(Data items)

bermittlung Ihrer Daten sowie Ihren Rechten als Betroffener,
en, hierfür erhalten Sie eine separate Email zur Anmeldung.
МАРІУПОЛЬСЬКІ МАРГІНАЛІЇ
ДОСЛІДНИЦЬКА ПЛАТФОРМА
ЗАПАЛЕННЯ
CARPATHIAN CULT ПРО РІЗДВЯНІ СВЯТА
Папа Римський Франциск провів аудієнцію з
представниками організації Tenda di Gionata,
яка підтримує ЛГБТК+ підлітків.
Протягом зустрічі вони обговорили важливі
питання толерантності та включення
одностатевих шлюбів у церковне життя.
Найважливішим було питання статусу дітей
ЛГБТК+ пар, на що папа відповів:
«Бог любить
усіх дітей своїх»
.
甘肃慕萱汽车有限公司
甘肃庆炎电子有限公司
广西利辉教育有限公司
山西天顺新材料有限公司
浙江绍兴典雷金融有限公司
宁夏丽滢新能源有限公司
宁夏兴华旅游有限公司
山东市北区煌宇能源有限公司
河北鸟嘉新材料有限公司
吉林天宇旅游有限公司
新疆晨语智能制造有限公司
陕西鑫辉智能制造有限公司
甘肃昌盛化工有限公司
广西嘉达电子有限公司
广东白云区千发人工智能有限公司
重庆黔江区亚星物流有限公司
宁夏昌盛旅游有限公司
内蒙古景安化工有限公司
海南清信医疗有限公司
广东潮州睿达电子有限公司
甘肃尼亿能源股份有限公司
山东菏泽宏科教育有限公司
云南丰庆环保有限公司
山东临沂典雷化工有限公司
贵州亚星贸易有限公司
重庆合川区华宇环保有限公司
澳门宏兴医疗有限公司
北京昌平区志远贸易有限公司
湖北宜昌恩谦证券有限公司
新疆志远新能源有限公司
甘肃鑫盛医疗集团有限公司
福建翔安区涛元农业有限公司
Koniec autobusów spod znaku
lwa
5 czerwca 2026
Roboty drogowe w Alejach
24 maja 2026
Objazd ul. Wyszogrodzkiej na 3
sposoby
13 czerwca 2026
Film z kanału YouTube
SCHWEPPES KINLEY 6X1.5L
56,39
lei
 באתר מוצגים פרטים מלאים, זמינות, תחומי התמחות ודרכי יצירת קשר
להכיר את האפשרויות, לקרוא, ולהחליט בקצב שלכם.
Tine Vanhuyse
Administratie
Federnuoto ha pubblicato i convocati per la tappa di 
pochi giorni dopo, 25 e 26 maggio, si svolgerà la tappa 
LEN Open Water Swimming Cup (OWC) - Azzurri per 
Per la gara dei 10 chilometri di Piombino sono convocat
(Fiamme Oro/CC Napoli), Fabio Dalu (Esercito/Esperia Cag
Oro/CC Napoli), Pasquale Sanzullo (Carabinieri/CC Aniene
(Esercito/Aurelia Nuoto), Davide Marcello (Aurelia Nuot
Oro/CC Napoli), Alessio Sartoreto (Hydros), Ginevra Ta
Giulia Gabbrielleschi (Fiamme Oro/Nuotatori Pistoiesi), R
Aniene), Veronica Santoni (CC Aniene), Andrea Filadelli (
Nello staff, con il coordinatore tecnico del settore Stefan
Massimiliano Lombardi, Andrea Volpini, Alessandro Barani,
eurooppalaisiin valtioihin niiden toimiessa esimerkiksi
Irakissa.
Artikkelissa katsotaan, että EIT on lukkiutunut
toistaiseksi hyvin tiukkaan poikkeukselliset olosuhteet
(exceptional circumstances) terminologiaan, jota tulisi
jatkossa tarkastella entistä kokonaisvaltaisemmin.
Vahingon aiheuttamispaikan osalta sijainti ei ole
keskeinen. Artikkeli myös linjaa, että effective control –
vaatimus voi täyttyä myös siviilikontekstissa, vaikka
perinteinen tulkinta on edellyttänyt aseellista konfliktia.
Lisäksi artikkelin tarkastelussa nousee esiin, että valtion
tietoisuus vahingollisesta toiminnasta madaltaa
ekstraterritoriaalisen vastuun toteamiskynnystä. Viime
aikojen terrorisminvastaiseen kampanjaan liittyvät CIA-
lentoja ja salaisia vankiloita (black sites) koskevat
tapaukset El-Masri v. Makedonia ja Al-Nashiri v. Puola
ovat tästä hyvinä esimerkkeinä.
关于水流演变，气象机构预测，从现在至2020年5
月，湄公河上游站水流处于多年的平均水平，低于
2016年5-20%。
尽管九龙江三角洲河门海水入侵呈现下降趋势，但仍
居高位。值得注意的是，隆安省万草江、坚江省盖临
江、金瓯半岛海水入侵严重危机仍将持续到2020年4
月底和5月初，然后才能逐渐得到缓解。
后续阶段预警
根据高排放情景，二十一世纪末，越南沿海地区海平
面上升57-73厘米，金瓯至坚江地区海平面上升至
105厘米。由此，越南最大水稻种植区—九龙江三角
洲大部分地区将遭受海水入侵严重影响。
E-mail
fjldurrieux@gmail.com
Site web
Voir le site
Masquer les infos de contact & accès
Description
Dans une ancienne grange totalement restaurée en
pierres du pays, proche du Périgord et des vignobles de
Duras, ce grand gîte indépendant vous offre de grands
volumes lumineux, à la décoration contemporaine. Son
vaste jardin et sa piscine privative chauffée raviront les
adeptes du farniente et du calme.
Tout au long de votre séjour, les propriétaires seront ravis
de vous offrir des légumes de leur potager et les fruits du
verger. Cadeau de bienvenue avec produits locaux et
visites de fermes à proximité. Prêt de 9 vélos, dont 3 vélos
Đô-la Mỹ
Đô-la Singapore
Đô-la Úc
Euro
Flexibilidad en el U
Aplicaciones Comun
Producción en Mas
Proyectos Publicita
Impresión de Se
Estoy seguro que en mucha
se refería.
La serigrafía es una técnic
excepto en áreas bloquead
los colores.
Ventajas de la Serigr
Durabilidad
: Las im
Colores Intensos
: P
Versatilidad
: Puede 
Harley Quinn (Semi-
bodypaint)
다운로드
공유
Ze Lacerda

* **To do**
Which lines above hold the string "että"? Copy each of them.

* **Answer to this problem**
Artikkelissa katsotaan, että EIT on lukkiutunut
keskeinen. Artikkeli myös linjaa, että effective control –
Lisäksi artikkelin tarkastelussa nousee esiin, että valtion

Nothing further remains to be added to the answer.